AWS Machine Learning Blog
Bundesliga Match Fact Set Piece Threat: Evaluating team performance in set pieces on AWS
The importance of set pieces in football (or soccer in the US) has been on the rise in recent years: now more than one quarter of all goals are scored via set pieces. Free kicks and corners generally create the most promising situations, and some professional teams have even hired specific coaches for those parts of the game.
In this post, we share how the Bundesliga Match Fact Set Piece Threat helps evaluate performance in set pieces. As teams look to capitalize more and more on these dead ball situations, Set Piece Threat will help the viewer understand how well teams are leveraging these situations. In addition, it will explain the reader how AWS services can be used to compute statistics in real-time.

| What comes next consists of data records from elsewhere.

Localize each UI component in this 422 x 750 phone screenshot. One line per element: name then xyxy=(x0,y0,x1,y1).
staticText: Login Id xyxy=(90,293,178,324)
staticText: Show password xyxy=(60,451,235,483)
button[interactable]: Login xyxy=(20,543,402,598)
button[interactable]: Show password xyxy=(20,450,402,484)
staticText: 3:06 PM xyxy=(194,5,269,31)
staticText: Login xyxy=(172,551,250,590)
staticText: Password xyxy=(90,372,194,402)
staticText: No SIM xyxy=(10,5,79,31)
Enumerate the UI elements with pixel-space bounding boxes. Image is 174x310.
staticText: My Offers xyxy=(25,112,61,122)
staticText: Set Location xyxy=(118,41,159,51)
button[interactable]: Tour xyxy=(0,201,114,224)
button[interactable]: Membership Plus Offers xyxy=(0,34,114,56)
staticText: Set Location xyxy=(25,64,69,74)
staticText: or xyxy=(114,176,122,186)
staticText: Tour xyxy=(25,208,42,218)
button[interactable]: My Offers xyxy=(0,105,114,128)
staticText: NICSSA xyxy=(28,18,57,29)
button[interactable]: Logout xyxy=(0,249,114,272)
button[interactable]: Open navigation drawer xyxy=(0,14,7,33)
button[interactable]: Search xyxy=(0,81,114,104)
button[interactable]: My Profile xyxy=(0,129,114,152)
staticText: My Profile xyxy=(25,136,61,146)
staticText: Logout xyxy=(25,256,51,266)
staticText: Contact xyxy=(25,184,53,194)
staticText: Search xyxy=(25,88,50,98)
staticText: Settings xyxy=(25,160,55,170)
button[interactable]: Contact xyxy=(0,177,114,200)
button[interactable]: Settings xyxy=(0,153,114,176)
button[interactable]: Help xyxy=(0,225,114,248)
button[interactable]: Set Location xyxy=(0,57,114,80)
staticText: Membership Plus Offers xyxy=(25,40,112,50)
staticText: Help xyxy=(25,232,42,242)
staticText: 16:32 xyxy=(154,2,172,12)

Bundesliga’s Union Berlin is a great example for the relevance of set pieces. The team managed to rise from Bundesliga 2 to qualification for a European competition in just 2 years. They finished third in Bundesliga 2 during the 18/19 season, earning themselves a slot in the relegation playoffs to the Bundesliga. In that season, they scored 28 goals from open play, ranking just ninth in the league. However, they ranked second for goals scored through set pieces (16 goals).
Tellingly, in the first relegation playoff match against VfB Stuttgart, Union secured a 2:2 draw, scoring a header after a corner. And in the return match, Stuttgart was disallowed a free kick goal due to a passive offside, allowing Union to enter the Bundesliga with a 0:0 draw.
The relevance of set pieces for Union’s success doesn’t end there. Union finished their first two Bundesliga seasons with strong eleventh and seventh, ranking third and first in number of set piece goals (scoring 15 goals from set pieces in both seasons). For comparison, FC Bayern München—the league champion—only managed to score 10 goals from set pieces in both seasons. The success that Union Berlin has had with their set pieces allowed them to secure the seventh place in the 20/21 Bundesliga season, which meant qualification for the UEFA Europa Conference League, going from Bundesliga 2 to Europe just 2 years after having earned promotion. Unsurprisingly, in the deciding match, they scored one of their two goals after a corner. At the time of this writing, Union Berlin ranks fourth in the Bundesliga (matchday 20) and first in corner performance, a statistic we explain later.
Union Berlin’s path to Europe clearly demonstrates the influential role of offensive and defensive performance during set pieces. Until now however, it was difficult for fans and broadcasters to properly quantify this performance, unless they wanted to dissect massive tables on analytics websites. Bundesliga and AWS have worked together to illustrate the threat that a team produces and the threat that is produced by set pieces against the team, and came up with the new Bundesliga Match Fact: Set Piece Threat.
How does Set Piece Threat work?
To determine the threat a team poses with their set pieces, we take into account different facets of their set piece performance. It’s important to note that we only consider corners and free kicks as set pieces, and compute the threat for each category independently.
Facet 1: Outcome of a set piece: Goals, shots, or nothing
First, we consider the outcome of a set piece. That is, we observe if it results in a goal. However, the outcome is generally influenced by fine margins, such as a great save by the goal keeper or if a shot brushes the post instead of going in, so we also categorize the quality of a shot that results from the set piece. Shots are categorized into several categories.
Category | Explanation |
Goal | A successful shot that lead to a goal |
Outstanding | Shots that almost led to a goal, such as a shot at the post |
Decent | Other noteworthy goals scenes |
Average | The rest of the chances that would be included in a chances ratio with relevant threat of a goal |
None | No real goal threat, should not be considered a real chance, such as a header that barely touched the ball or a blocked shot |
No shot | No shots taken at all |
The above video shows examples of shot outcome categories in the following order: outstanding, decent, average, none.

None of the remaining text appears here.